All of these brands have grown at a faster rate than this year’s leader Amazon, which increased its value by 52%. Other fast risers include Uber (51%), LinkedIn (46%), YSL (45%) and restaurant chain Chipotle (40%).
“Some [brands] are still establishing themselves, growing by reaching previously unexposed audiences, such as Instagram. Some are reminding consumers of what they stand for like Chipotle, or refreshing their positioning and perceptions like YSL,” explains Graham Staplehurst, BrandZ’s global strategy director.
“Others are extending and innovating into new sectors, as we are seeing with Uber expanding into home food delivery with Uber Eats and even underwater ride hailing ScUber on the Great Barrier Reef.”
He adds: “Many of the fastest growing brands are tapping into evolving consumer ecosystems, or are creating their own, like newcomers Meituan (78th) and Didi Chuxing (71st) in China. They are brands that keep themselves relevant to consumers and easy to choose and use.”

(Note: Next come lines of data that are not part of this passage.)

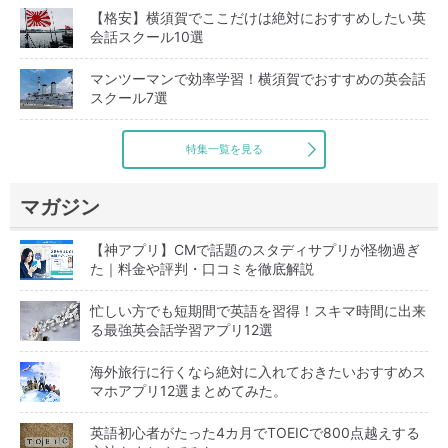
【格安】横須賀でここだけは絶対におすすめしたい英
会話スクール10選
マンツーマンで効率学習！横須賀でおすすめの英会話
スクール7選
特集一覧を見る
マガジン
【神アプリ】CMで話題のスタディサプリが怪物過ぎ
た｜料金や評判・口コミを徹底解説
忙しい方でも短期間で英語を習得！スキマ時間に出来
る最強英会話学習アプリ12選
海外旅行に行くなら絶対に入れておきたいおすすめス
マホアプリ12選まとめてみた。
英語初心者がたった4カ月でTOEICで800点越えする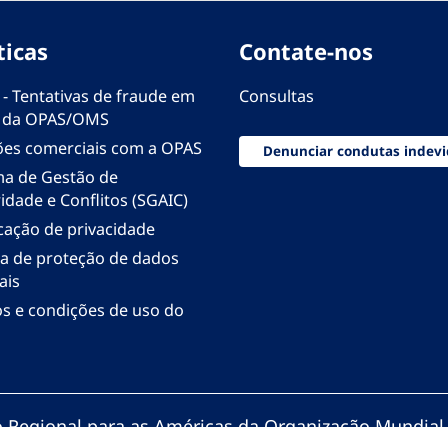
ticas
Contate-nos
 - Tentativas de fraude em
Consultas
 da OPAS/OMS
ões comerciais com a OPAS
Denunciar condutas indevi
ma de Gestão de
idade e Conflitos (SGAIC)
icação de privacidade
ica de proteção de dados
ais
s e condições de uso do
io Regional para as Américas da Organização Mundial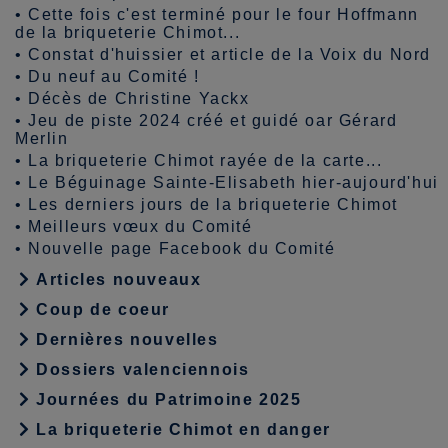
•
Cette fois c'est terminé pour le four Hoffmann
de la briqueterie Chimot...
•
Constat d'huissier et article de la Voix du Nord
•
Du neuf au Comité !
•
Décès de Christine Yackx
•
Jeu de piste 2024 créé et guidé oar Gérard
Merlin
•
La briqueterie Chimot rayée de la carte...
•
Le Béguinage Sainte-Elisabeth hier-aujourd'hui
•
Les derniers jours de la briqueterie Chimot
•
Meilleurs vœux du Comité
•
Nouvelle page Facebook du Comité
Articles nouveaux
Coup de coeur
Dernières nouvelles
Dossiers valenciennois
Journées du Patrimoine 2025
La briqueterie Chimot en danger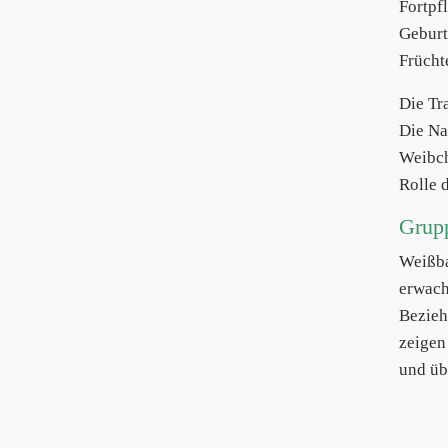
Fortpf
Geburt
Frücht
Die Tr
Die Na
Weibch
Rolle d
Grup
Weißb
erwach
Bezieh
zeigen
und üb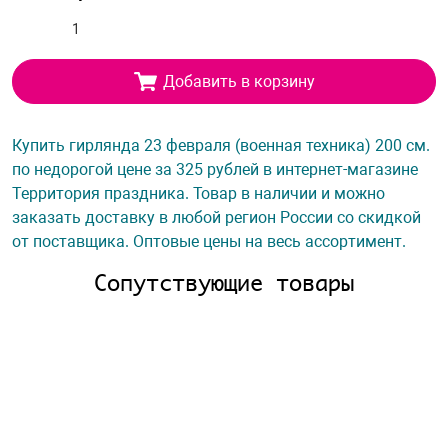
Добавить в корзину
Купить гирлянда 23 февраля (военная техника) 200 см.
по недорогой цене за 325 рублей в интернет-магазине
Территория праздника. Товар в наличии и можно
заказать доставку в любой регион России со скидкой
от поставщика. Оптовые цены на весь ассортимент.
Сопутствующие товары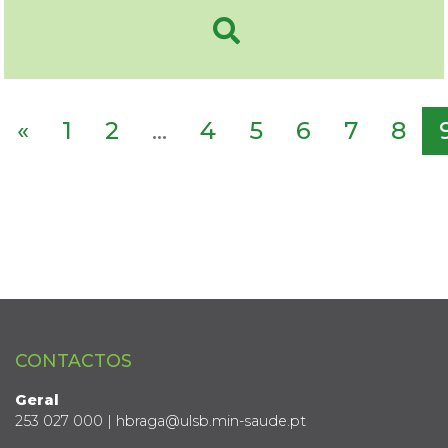
«
1
2
...
4
5
6
7
8
CONTACTOS
Geral
253 027 000 | hbraga@ulsb.min-saude.pt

Due to an increased focus on lifestyle and wellbeing, luxury brands are having somewhat of a renaissance and are the fastest growing category this year (29%). Alongside YSL, top performances come from Dior (29%), Louis Vuitton (15%), Gucci (13%) and Hermes (10%).
Luxury is driving growth in the premiumisation of the personal care category too, with high-end personal care brands (Clinique, Estée Lauder, Garnier, Lancôme, L’Oréal, Shiseido) up 14% collectively, while mass personal care brands (Colgate, Crest, Dove, Gillette, Head & Shoulders, Nivea, Olay, Oral-B, Pantene) are down 4%.

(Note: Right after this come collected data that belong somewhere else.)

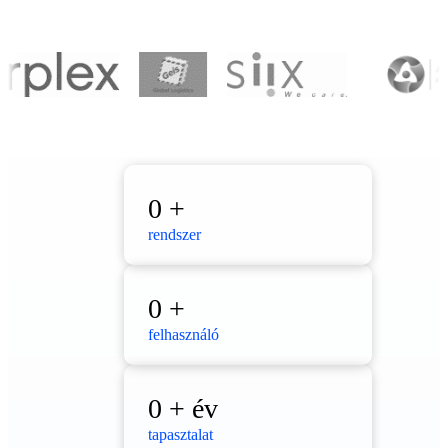
0
+
rendszer
0
+
felhasználó
0
+ év
tapasztalat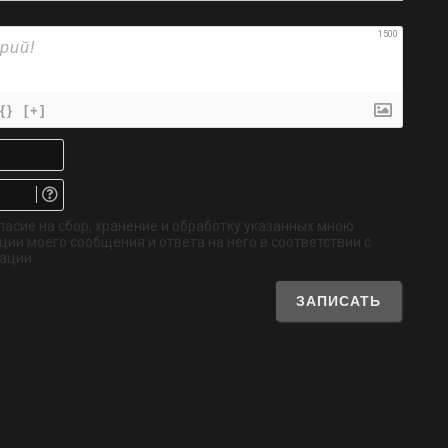
1500
{}
[+]
Имя*
Email.
Не
обязательно
ласие на сбор, хранение и обработку указанных мною
ии моего сообщения и ответа на него в соответствии с
ации.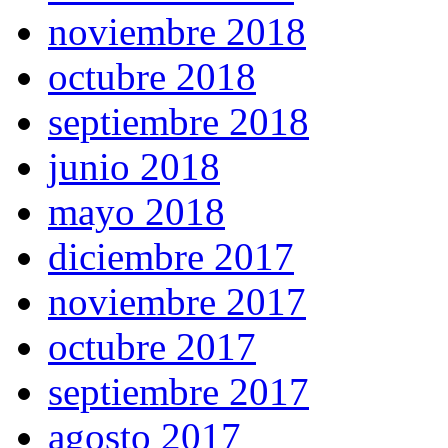
noviembre 2018
octubre 2018
septiembre 2018
junio 2018
mayo 2018
diciembre 2017
noviembre 2017
octubre 2017
septiembre 2017
agosto 2017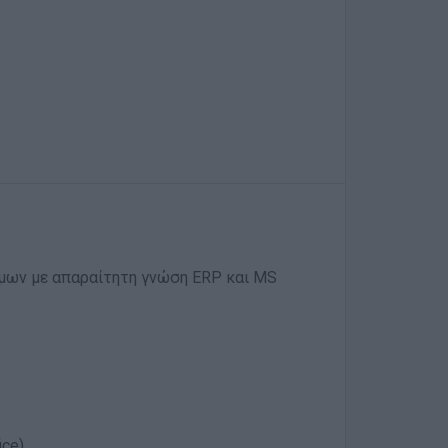
ίμων με απαραίτητη γνώση ERP και MS
ce)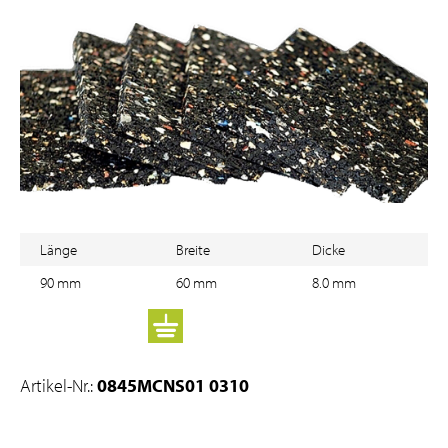
Länge
Breite
Dicke
90 mm
60 mm
8.0 mm
Artikel-Nr.:
0845MCNS01 0310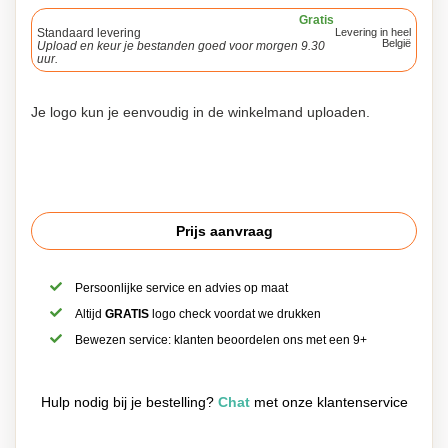
Gratis
Standaard levering
Levering in heel
België
Upload en keur je bestanden goed voor morgen 9.30
uur.
Je logo kun je eenvoudig in de winkelmand uploaden.
Prijs aanvraag
Persoonlijke service en advies op maat
Altijd
GRATIS
logo check voordat we drukken
Bewezen service: klanten beoordelen ons met een 9+
Hulp nodig bij je bestelling?
Chat
met onze klantenservice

Retail is the second fastest growing category (25%), and the strategies of the highest performers – including Amazon, Home Depot, Walmart, Costco, Ikea, Lowe’s and Aldi – indicate that if brands move with changing consumer needs and behaviours to deliver high quality experiences they can still win in a challenging retail landscape.
Of course, not all brands are growing in value. After Tencent, the biggest losers are GE (-32%), Baidu (-22%) and DHL (-19%), with other value-declining brands including Zara (-16%), Marlboro (-12%), IBM (-11%), Samsung (-6%) and Gillette (-8%).
Not one car brand increased its value in 2019, with BMW and Mercedes-Benz both down 9% and Toyota down 3%, while Ford and Honda drop out of the ranking completely. Meanwhile, with a brand valuation of $9bn, Tesla is close to entering the ranking for the first time.
Kantar’s BrandZ valuation process takes the financial value created by a brand in US dollars and multiplies it by the proportion of that value generated by the brand contribution alone.
That brand contribution is derived from consumer research that quantifies how much of the volume people purchase and how much of the price premium people pay can be attributed to brand equity, connecting what people think to what they do.
This year’s analysis involves 122,000 brands, 3.6 million consumers, 418 categories, 51 markets and 5.1 billion data points.